= Conrad B. Duberstein =

American judge (c. 1915–2005)

Conrad B. Duberstein (c. 1915 – November 18, 2005) was for many years the Chief Judge of the United States Bankruptcy Court for the Eastern District of New York. A decorated World War II veteran, he became a partner at Otterbourg, Steindler, Houston & Rosen and chaired the firm's creditor's rights department before being nominated to the bench.

Born in Bronx, New York, Duberstein graduated from Brooklyn College in 1938, and received a J.D. from St. John's University School of Law in 1942. He served in the United States Army during World War II, from 1943 to 1945, in the 91st Infantry Division of the 5th Army, serving in combat in Italy.
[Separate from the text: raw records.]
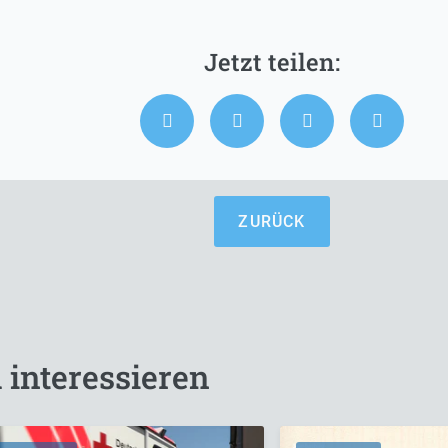
ZURÜCK
 interessieren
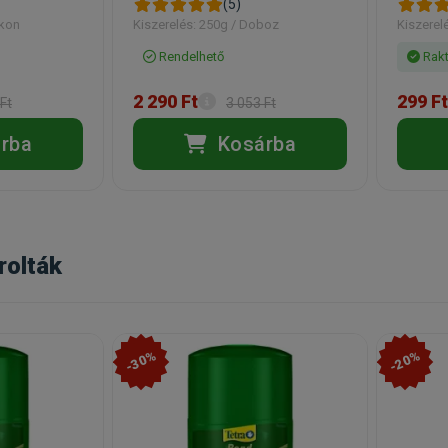
(5)
akon
Kiszerelés: 250g / Doboz
Kiszerel
Rendelhető
Rakt
2 290 Ft
299 Ft
Ft
3 053 Ft
rba
Kosárba
rolták
-30%
-20%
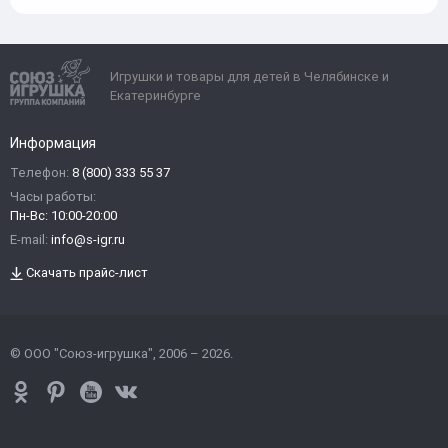
Игрушки и товары для детей в Челябинске и
Екатеринбурге
Информация
Телефон:
8 (800) 333 55 37
Часы работы:
Пн-Вс: 10:00-20:00
E-mail:
info@s-igr.ru
Скачать прайс-лист
© ООО "Союз-игрушка", 2006 – 2026.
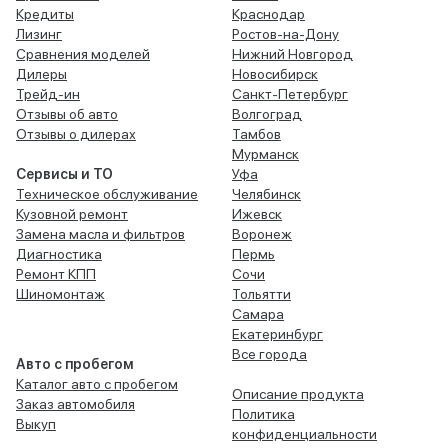
Кредиты
Краснодар
Лизинг
Ростов-на-Дону
Сравнения моделей
Нижний Новгород
Дилеры
Новосибирск
Трейд-ин
Санкт-Петербург
Отзывы об авто
Волгоград
Отзывы о дилерах
Тамбов
Мурманск
Сервисы и ТО
Уфа
Техническое обслуживание
Челябинск
Кузовной ремонт
Ижевск
Замена масла и фильтров
Воронеж
Диагностика
Пермь
Ремонт КПП
Сочи
Шиномонтаж
Тольятти
Самара
Екатеринбург
Все города
Авто с пробегом
Каталог авто с пробегом
Описание продукта
Заказ автомобиля
Политика
Выкуп
конфиденциальности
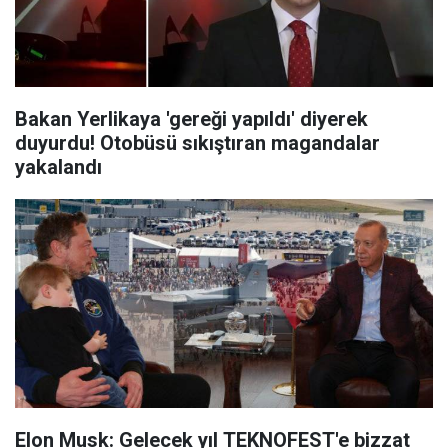
Bakan Yerlikaya 'gereği yapıldı' diyerek
duyurdu! Otobüsü sıkıştıran magandalar
yakalandı
Elon Musk: Gelecek yıl TEKNOFEST'e bizzat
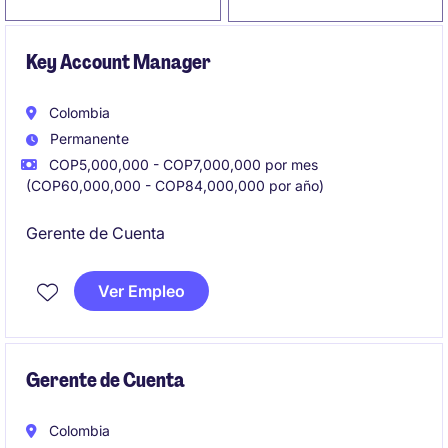
Key Account Manager
Colombia
Permanente
COP5,000,000 - COP7,000,000 por mes
(COP60,000,000 - COP84,000,000 por año)
Gerente de Cuenta
Ver Empleo
Gerente de Cuenta
Colombia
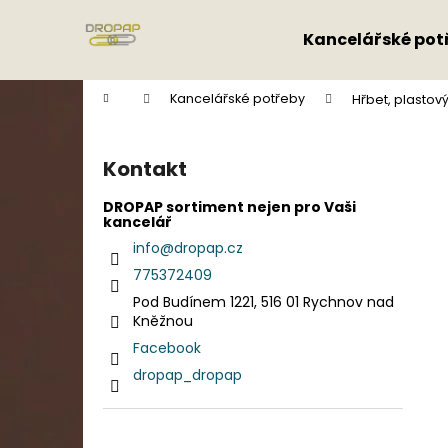
K
Přejít
na
o
Kancelářské pot
obsah
Zpět
Zpět
š
do
do
í
Domů
Kancelářské potřeby
Hřbet, plastový
k
obchodu
obchodu
P
o
Kontakt
s
t
DROPAP sortiment nejen pro Vaši
kancelář
r
info
@
dropap.cz
a
775372409
n
Pod Budínem 1221, 516 01 Rychnov nad
n
Kněžnou
í
Facebook
p
dropap_dropap
a
n
e
Přeskočit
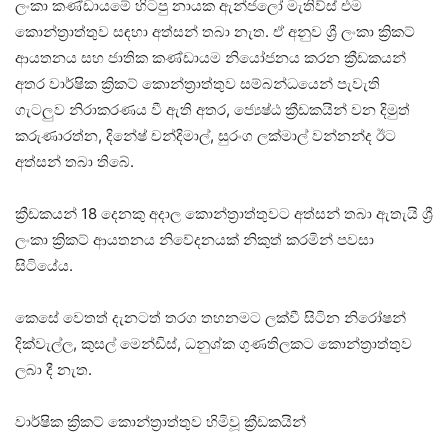
ලංකා කණ්ඩායමේ හිටපු නායක ඇන්ජලෝ මැතිව්ස් එම
කොන්ත්‍රාත්තුව සඳහා අත්සන් තබා නැත. ඒ අනුව ශ්‍රී ලංකා ක්‍රිකට්
ආයතනය සහ ජාතික කණ්ඩායම නියෝජනය කරන ක්‍රීඩකයන්
අතර වාර්ෂික ක්‍රිකට් කොන්ත්‍රාත්තුව සම්බන්ධයෙන් පැවැති
ගැටලුව නිරාකරණය වී ඇති අතර, ජ්‍යෙෂ්ඨ ක්‍රීඩකයින් වන දිමුත්
කරුණාරත්න, දිනේෂ් චන්දිමාල්, සුරංග ලක්මාල් වන්නන්ද ඊට
අත්සන් තබා තිබේ.
ක්‍රීඩකයන් 18 දෙනකු අදාල කොන්ත්‍රාත්තුවට අත්සන් තබා ඇතැයි ශ්‍රී
ලංකා ක්‍රිකට් ආයතනය නිවේදනයක් නිකුත් කරමින් පවසා
සිටියේය.
කෙසේ වෙතත් දැනටත් තරග තහනමට ලක්වී සිටින නිරෝෂන්
දික්වැල්ල, කුසල් මෙන්ඩිස්, ධනුශ්ක ගුණතිලකට කොන්ත‍්‍රාත්තුව
ලබා දී නැත.
වාර්ෂික ක්‍රිකට් කොන්ත්‍රාත්තුව හිමිවූ ක්‍රීඩකයින්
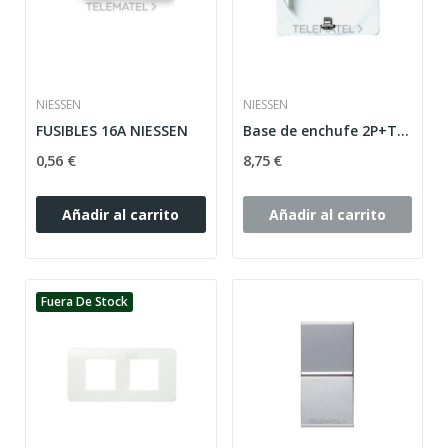
NIESSEN
NIESSEN
FUSIBLES 16A NIESSEN
Base de enchufe 2P+T lateral Schuko Stylo...
0,56 €
8,75 €
Añadir al carrito
Añadir al carrito
Fuera De Stock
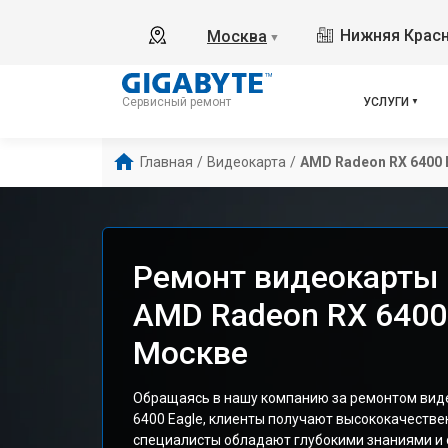
Нижняя Красн
Москва
▼
УСЛУГИ
Сервисный ремонт
Главная
/
Видеокарта
/
AMD Radeon RX 6400 
Ремонт видеокарты 
AMD Radeon RX 6400 
Москве
Обращаясь в нашу компанию за ремонтом вид
6400 Eagle, клиенты получают высококачеств
специалисты обладают глубокими знаниями и 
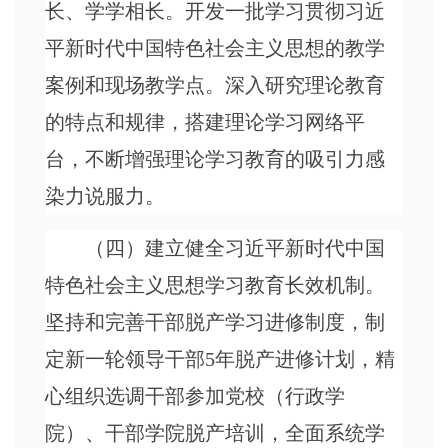
长、学学相长。开发一批学习贯彻习近
平新时代中国特色社会主义思想的教学
案例和现场教学点。深入研究理论教育
的特点和规律，搭建理论学习网络平
台，不断增强理论学习教育的吸引力感
染力说服力。
（四）建立健全习近平新时代中国
特色社会主义思想学习教育长效机制。
坚持和完善干部脱产学习进修制度，制
定新一轮领导干部
5年脱产进修计划，精
心组织选调干部参加党校（行政学
院）、干部学院脱产培训，全面系统学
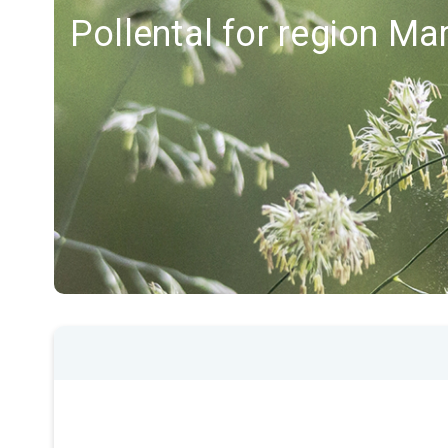
Pollental for region Ma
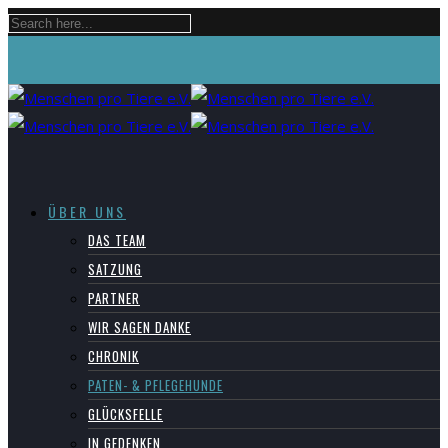
ÜBER UNS
DAS TEAM
SATZUNG
PARTNER
WIR SAGEN DANKE
CHRONIK
PATEN- & PFLEGEHUNDE
GLÜCKSFELLE
IN GEDENKEN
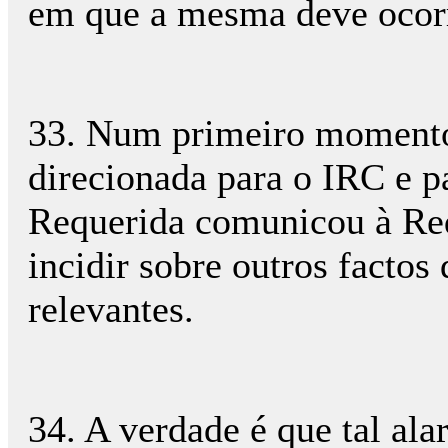
em que a mesma deve ocor
33. Num primeiro momento,
direcionada para o IRC e p
Requerida comunicou à Req
incidir sobre outros factos
relevantes.
34. A verdade é que tal ala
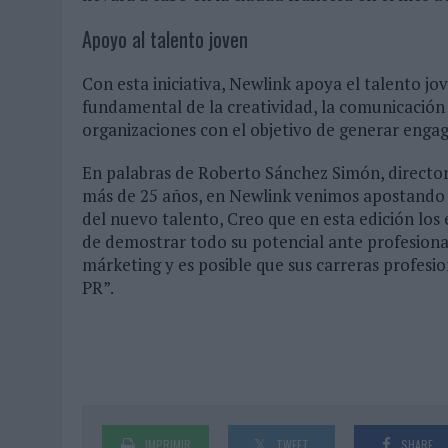
Apoyo al talento joven
Con esta iniciativa, Newlink apoya el talento j
fundamental de la creatividad, la comunicación y
organizaciones con el objetivo de generar enga
En palabras de Roberto Sánchez Simón, director
más de 25 años, en Newlink venimos apostando f
del nuevo talento, Creo que en esta edición los
de demostrar todo su potencial ante profesiona
márketing y es posible que sus carreras profesio
PR”.
IMPRIMIR
TWEET
SHARE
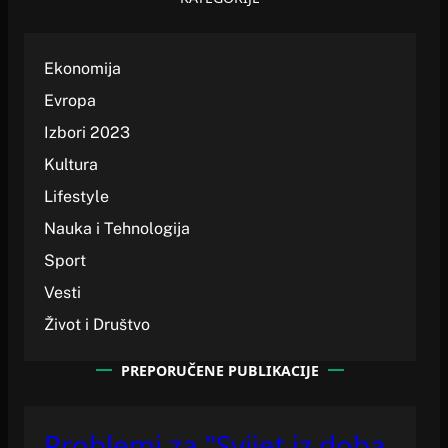
Ekonomija
Evropa
Izbori 2023
Kultura
Lifestyle
Nauka i Tehnologija
Sport
Vesti
Život i Društvo
PREPORUČENE PUBLIKACIJE
Problemi za "Svijet iz doba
His military honors included a Bronze Star Medal, a Purple Heart, and a Combat Infantryman Badge. Following the war, he was in private practice in the area of bankruptcy until 1981, first with Schwartz, Rudin and Duberstein, and then with Otterbourg, Steindler, Houston and Rosen. In 1981, he began his service in the federal bankruptcy court, where he was Chief Judge for over twenty years, from 1984 until his death, in 2005, in New York.

The Conrad B. Duberstein Moot Court Competition is named for him, and the Conrad B. Duberstein United States Bankruptcy Courthouse was renamed in his honor in 2009.